MagiAttention

A Distributed Attention Towards Linear Scalability for Ultra-Long Context, Heterogeneous Mask Training

Latest News 🔥

[2026/02] 🎉 We release MagiAttention-v1.1.0 to: (1) add early support for Blackwell via a new attention kernel backend FFA_FA4 using forked Flash-Attention 4; (2) provide full support for native group collective kernels for both intranode and internode communication based upon DeepEP; (3) update the MagiAttention Blog with comprehensive Attention Benchmark on H100 and B200, demonstrating SOTA performance and near-linear scalability.

2025 News

[2025/11] 🚀 We release MagiAttention-v1.0.5 with native support for (distributed) learnable attention sink mechanism in both Flex-Flash-Attention and MagiAttention, plus a drop-in integration for Flash-Attention via our Extensions, alongside which we provide a blog post that shares our design insights and implementation details. Furthermore, we support native group collective kernels for intranode communication based on DeepEP as an experimental feature.
[2025/09] 📌 We release MagiAttention-v1.0.4 to update the API, support compilable and jit-built FFA, optimize the performance for sparse scenarios, reduce the workspace memory usage, and engage some experimental features in progress.
[2025/07] 🚀 We release MagiAttention-v1.0.3 with improvements including documentation, support for all four mask types with arbitary overlapping, deterministic mode, API updates, FFA performance enhancements with bug fixes, optimized dispatch solvers, hierarchical-comm support, and example codes to train Llama-3 1B model with MagiAttention + FSDP / Transformers.
[2025/06] 📌 We release MagiAttention-v1.0.2 to provide the example code to integrate Megatron-LM with MagiAttention with several training convergence experiments (see here for more details), with some bug fixes and a roadmap added.
[2025/05] 📌 We release MagiAttention-v1.0.1 to support overlapped q_ranges when all mask types are FULL, with some code cleanup and bug fixes.
[2025/04] 🎉 We release MagiAttention-v1.0.0 with its blog: a distributed attention towards linear scalability for ultra-long context, heterogeneous mask training.

About

MagiAttention is a next‑generation distributed attention mechanism—commonly called context‑parallel (CP)—that offers kernel‑level flexibility for diverse attention‑mask patterns while delivering linear scalability across distributed training setups. It is especially well suited for workloads involving ultra-long contexts and heterogeneous masks, e.g., autoregressive video generation with Magi-1.

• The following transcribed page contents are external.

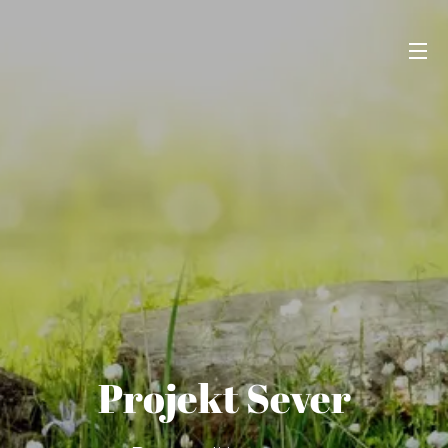
Projekt Sever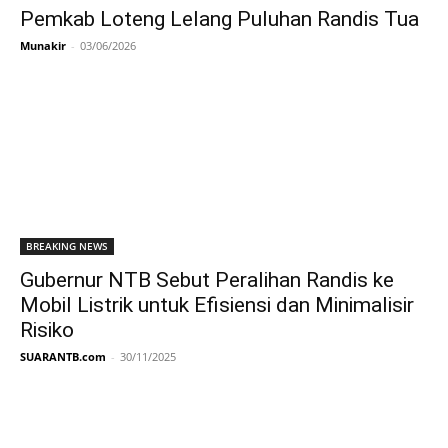
Pemkab Loteng Lelang Puluhan Randis Tua
Munakir
-
03/06/2026
BREAKING NEWS
Gubernur NTB Sebut Peralihan Randis ke
Mobil Listrik untuk Efisiensi dan Minimalisir
Risiko
SUARANTB.com
-
30/11/2025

Additionally, it integrates easily with mainstream training frameworks such as Megatron-LM, Pytorch FSDP and HuggingFace Transformers; see QuickStart for usage.

We are committed to continually improving the performance and generality of MagiAttention for the broader research community.

Stay tuned for exciting enhancements and new features on the horizon! Any feedback or contributions are very welcome!

Key Designs ✨

To achieve linear scalability in distributed attention, we implemented the following key design innovations:

Flexible Flash Attention Kernel. We introduce a generalized attention mask formulation namely AttnSlice with a tailed kernelFlex‑Flash‑Attention (FFA)—natively designed to enable compact expression of diverse mask types and make distributed mask partitioning tractable, with performance comparable to Flash-Attention 3 on Hopper GPUs, and preliminary support for Blackwell via a forked Flash-Attention 4.
Computation Load Balancing. With a fine-grained chunk‑level sharding strategy, we elaborate an efficient dispatch solver that ensures balanced computational workloads across each CP rank.
Zero-Redundant Communication. Instead of adopting the common Ring-style P2P communication pattern, we ropose two novel communication primitives, GroupCast and GroupReduce, realizing zero-redundant communication volume for both forward and backward passes.
Adaptive Multi-Stage Overlap. Leveraging the above enhancements, we further implement an adaptive multi-stage overlap strategy that schedules computation and communication to effectively hide latency and maximize utilization via either manual or automatic tuning.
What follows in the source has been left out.